▸ **WHAT IS REQUIRED**: From the listing below, return each line that includes "Vodka".

*****

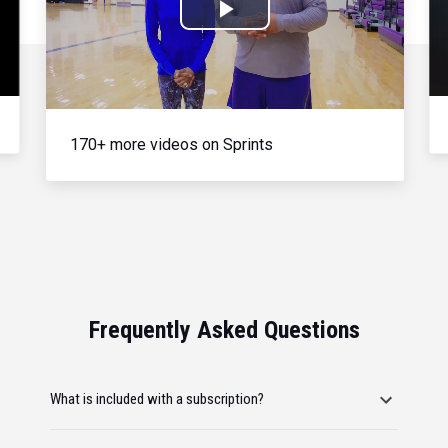
Play
Video
170+ more videos on Sprints
Frequently Asked Questions
What is included with a subscription?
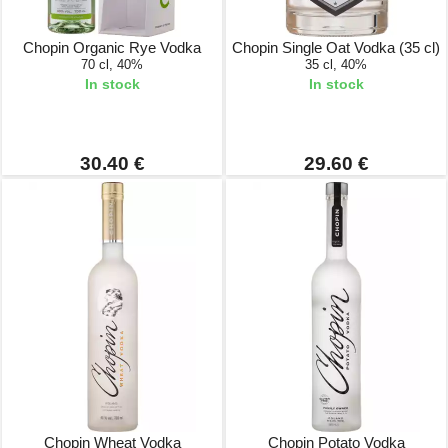
Chopin Organic Rye Vodka
Chopin Single Oat Vodka (35 cl)
70 cl, 40%
35 cl, 40%
In stock
In stock
30.40 €
29.60 €
Chopin Wheat Vodka
Chopin Potato Vodka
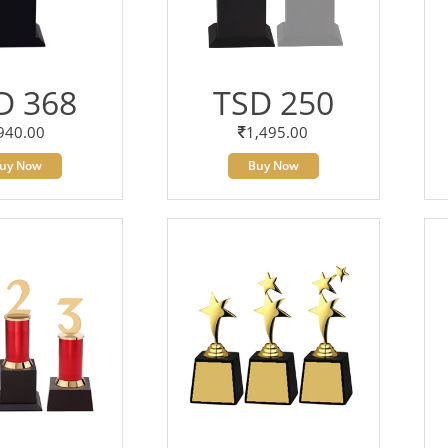
D 368
TSD 250
940.00
1,495.00
uy Now
Buy Now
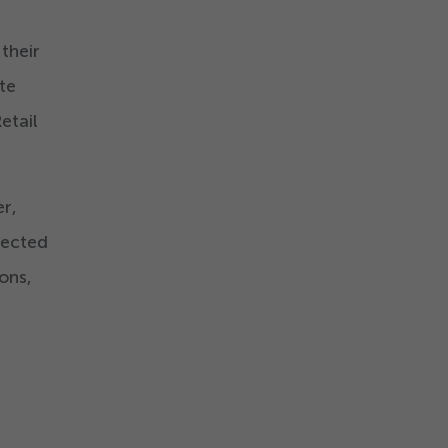
 their
te
etail
r,
nected
ons,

*****

▸ **EXERCISE SOLUTION**:
Chopin Organic Rye Vodka
Chopin Single Oat Vodka (35 cl)
Chopin Wheat Vodka
Chopin Potato Vodka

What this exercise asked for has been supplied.